■ WHAT YOU NEED TO DO:
Whatever the lines below say, output them exactly.

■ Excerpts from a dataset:
===

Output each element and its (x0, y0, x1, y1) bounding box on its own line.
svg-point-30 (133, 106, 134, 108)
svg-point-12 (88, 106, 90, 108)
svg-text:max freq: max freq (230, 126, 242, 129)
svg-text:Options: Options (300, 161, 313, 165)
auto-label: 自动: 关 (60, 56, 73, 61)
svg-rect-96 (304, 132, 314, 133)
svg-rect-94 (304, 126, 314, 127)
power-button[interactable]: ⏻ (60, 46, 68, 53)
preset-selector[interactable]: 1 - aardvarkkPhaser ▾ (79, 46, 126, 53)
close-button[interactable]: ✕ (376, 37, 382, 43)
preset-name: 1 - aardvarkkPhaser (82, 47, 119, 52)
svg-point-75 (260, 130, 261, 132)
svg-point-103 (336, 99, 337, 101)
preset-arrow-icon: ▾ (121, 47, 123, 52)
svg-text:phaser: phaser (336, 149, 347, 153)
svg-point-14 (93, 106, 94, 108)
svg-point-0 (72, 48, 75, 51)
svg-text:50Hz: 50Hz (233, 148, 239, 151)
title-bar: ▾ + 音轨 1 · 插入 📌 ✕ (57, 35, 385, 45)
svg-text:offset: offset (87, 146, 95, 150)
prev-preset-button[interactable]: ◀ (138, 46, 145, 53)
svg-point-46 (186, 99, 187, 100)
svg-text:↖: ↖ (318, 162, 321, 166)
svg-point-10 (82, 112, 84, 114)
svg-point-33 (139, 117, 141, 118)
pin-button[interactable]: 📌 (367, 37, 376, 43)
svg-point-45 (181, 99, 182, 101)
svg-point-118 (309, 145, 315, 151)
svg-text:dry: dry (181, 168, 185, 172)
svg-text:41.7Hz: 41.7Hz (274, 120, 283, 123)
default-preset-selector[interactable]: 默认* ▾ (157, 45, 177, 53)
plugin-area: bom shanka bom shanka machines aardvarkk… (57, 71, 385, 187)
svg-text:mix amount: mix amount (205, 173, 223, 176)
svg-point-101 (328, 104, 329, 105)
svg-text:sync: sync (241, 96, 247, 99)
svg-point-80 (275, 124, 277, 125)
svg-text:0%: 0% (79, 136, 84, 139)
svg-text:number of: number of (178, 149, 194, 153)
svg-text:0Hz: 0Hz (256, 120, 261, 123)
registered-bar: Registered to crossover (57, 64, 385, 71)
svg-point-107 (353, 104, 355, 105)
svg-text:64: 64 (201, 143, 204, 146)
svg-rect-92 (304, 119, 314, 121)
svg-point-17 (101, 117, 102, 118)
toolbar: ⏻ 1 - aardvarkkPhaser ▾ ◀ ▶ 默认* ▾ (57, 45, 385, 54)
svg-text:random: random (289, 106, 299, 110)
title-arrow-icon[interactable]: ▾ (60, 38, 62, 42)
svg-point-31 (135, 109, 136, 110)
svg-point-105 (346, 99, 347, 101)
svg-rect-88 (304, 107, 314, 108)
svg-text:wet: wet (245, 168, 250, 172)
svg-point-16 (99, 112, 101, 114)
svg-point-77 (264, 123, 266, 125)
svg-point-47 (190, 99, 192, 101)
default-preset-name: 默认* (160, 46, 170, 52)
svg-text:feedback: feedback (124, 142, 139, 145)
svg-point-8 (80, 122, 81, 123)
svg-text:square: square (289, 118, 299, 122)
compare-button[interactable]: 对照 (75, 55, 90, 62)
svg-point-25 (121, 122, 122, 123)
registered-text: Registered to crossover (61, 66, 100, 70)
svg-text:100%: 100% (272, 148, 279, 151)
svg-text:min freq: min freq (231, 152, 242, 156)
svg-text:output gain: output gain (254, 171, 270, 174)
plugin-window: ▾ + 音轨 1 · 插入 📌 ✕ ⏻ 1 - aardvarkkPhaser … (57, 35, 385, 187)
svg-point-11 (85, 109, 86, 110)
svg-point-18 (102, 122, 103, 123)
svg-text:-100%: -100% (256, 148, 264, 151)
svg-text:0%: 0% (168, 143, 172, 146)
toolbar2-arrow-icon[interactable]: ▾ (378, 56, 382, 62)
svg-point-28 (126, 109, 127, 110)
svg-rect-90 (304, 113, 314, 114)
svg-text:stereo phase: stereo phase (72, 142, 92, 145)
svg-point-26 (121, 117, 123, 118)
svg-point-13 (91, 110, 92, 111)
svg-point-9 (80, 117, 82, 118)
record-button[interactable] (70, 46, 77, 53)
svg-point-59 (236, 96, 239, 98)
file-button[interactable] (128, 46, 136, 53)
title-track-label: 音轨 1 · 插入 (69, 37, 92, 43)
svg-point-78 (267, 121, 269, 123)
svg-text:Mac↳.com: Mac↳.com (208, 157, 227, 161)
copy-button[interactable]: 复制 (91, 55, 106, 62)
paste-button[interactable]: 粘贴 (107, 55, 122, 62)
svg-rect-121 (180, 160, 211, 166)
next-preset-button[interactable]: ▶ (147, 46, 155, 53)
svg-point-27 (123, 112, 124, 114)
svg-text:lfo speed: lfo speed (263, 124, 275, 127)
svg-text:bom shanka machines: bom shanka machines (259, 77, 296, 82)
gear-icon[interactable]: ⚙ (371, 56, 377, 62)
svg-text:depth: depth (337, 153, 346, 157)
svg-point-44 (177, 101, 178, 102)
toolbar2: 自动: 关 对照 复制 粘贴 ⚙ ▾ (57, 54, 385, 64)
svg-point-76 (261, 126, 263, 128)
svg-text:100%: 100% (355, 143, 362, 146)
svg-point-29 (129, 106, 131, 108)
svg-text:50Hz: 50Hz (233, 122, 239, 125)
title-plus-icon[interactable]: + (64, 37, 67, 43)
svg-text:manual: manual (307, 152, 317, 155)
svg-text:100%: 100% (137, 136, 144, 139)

===

■ RESPONSE TO THE EXERCISE:
Output each element and its (x0, y0, x1, y1) bounding box on its own line.
svg-point-30 (133, 106, 134, 108)
svg-point-12 (88, 106, 90, 108)
svg-text:max freq: max freq (230, 126, 242, 129)
svg-text:Options: Options (300, 161, 313, 165)
auto-label: 自动: 关 (60, 56, 73, 61)
svg-rect-96 (304, 132, 314, 133)
svg-rect-94 (304, 126, 314, 127)
power-button[interactable]: ⏻ (60, 46, 68, 53)
preset-selector[interactable]: 1 - aardvarkkPhaser ▾ (79, 46, 126, 53)
close-button[interactable]: ✕ (376, 37, 382, 43)
preset-name: 1 - aardvarkkPhaser (82, 47, 119, 52)
svg-point-75 (260, 130, 261, 132)
svg-point-103 (336, 99, 337, 101)
preset-arrow-icon: ▾ (121, 47, 123, 52)
svg-text:phaser: phaser (336, 149, 347, 153)
svg-point-14 (93, 106, 94, 108)
svg-point-0 (72, 48, 75, 51)
svg-text:50Hz: 50Hz (233, 148, 239, 151)
title-bar: ▾ + 音轨 1 · 插入 📌 ✕ (57, 35, 385, 45)
svg-text:offset: offset (87, 146, 95, 150)
prev-preset-button[interactable]: ◀ (138, 46, 145, 53)
svg-point-46 (186, 99, 187, 100)
svg-text:↖: ↖ (318, 162, 321, 166)
svg-point-10 (82, 112, 84, 114)
svg-point-33 (139, 117, 141, 118)
pin-button[interactable]: 📌 (367, 37, 376, 43)
svg-point-45 (181, 99, 182, 101)
svg-point-118 (309, 145, 315, 151)
svg-text:dry: dry (181, 168, 185, 172)
svg-text:41.7Hz: 41.7Hz (274, 120, 283, 123)
default-preset-selector[interactable]: 默认* ▾ (157, 45, 177, 53)
plugin-area: bom shanka bom shanka machines aardvarkk… (57, 71, 385, 187)
svg-text:mix amount: mix amount (205, 173, 223, 176)
svg-point-101 (328, 104, 329, 105)
svg-text:sync: sync (241, 96, 247, 99)
svg-point-80 (275, 124, 277, 125)
svg-text:0%: 0% (79, 136, 84, 139)
svg-text:number of: number of (178, 149, 194, 153)
svg-text:0Hz: 0Hz (256, 120, 261, 123)
registered-bar: Registered to crossover (57, 64, 385, 71)
svg-point-107 (353, 104, 355, 105)
svg-text:64: 64 (201, 143, 204, 146)
svg-rect-92 (304, 119, 314, 121)
svg-point-17 (101, 117, 102, 118)
toolbar: ⏻ 1 - aardvarkkPhaser ▾ ◀ ▶ 默认* ▾ (57, 45, 385, 54)
svg-text:random: random (289, 106, 299, 110)
title-arrow-icon[interactable]: ▾ (60, 38, 62, 42)
svg-point-31 (135, 109, 136, 110)
svg-point-105 (346, 99, 347, 101)
svg-rect-88 (304, 107, 314, 108)
svg-text:wet: wet (245, 168, 250, 172)
svg-point-16 (99, 112, 101, 114)
svg-point-77 (264, 123, 266, 125)
svg-point-47 (190, 99, 192, 101)
default-preset-name: 默认* (160, 46, 170, 52)
svg-text:feedback: feedback (124, 142, 139, 145)
svg-point-8 (80, 122, 81, 123)
svg-text:square: square (289, 118, 299, 122)
compare-button[interactable]: 对照 (75, 55, 90, 62)
svg-point-25 (121, 122, 122, 123)
registered-text: Registered to crossover (61, 66, 100, 70)
svg-text:100%: 100% (272, 148, 279, 151)
svg-text:min freq: min freq (231, 152, 242, 156)
svg-text:output gain: output gain (254, 171, 270, 174)
plugin-window: ▾ + 音轨 1 · 插入 📌 ✕ ⏻ 1 - aardvarkkPhaser … (57, 35, 385, 187)
svg-point-11 (85, 109, 86, 110)
svg-point-18 (102, 122, 103, 123)
svg-text:-100%: -100% (256, 148, 264, 151)
svg-text:0%: 0% (168, 143, 172, 146)
toolbar2-arrow-icon[interactable]: ▾ (378, 56, 382, 62)
svg-point-28 (126, 109, 127, 110)
svg-rect-90 (304, 113, 314, 114)
svg-text:stereo phase: stereo phase (72, 142, 92, 145)
svg-point-26 (121, 117, 123, 118)
svg-point-13 (91, 110, 92, 111)
svg-point-9 (80, 117, 82, 118)
record-button[interactable] (70, 46, 77, 53)
svg-point-59 (236, 96, 239, 98)
file-button[interactable] (128, 46, 136, 53)
title-track-label: 音轨 1 · 插入 (69, 37, 92, 43)
svg-point-78 (267, 121, 269, 123)
svg-text:Mac↳.com: Mac↳.com (208, 157, 227, 161)
copy-button[interactable]: 复制 (91, 55, 106, 62)
paste-button[interactable]: 粘贴 (107, 55, 122, 62)
svg-rect-121 (180, 160, 211, 166)
next-preset-button[interactable]: ▶ (147, 46, 155, 53)
svg-point-27 (123, 112, 124, 114)
svg-text:lfo speed: lfo speed (263, 124, 275, 127)
svg-text:bom shanka machines: bom shanka machines (259, 77, 296, 82)
gear-icon[interactable]: ⚙ (371, 56, 377, 62)
svg-text:depth: depth (337, 153, 346, 157)
svg-point-44 (177, 101, 178, 102)
toolbar2: 自动: 关 对照 复制 粘贴 ⚙ ▾ (57, 54, 385, 64)
svg-point-76 (261, 126, 263, 128)
svg-text:100%: 100% (355, 143, 362, 146)
svg-point-29 (129, 106, 131, 108)
svg-text:50Hz: 50Hz (233, 122, 239, 125)
title-plus-icon[interactable]: + (64, 37, 67, 43)
svg-text:manual: manual (307, 152, 317, 155)
svg-text:100%: 100% (137, 136, 144, 139)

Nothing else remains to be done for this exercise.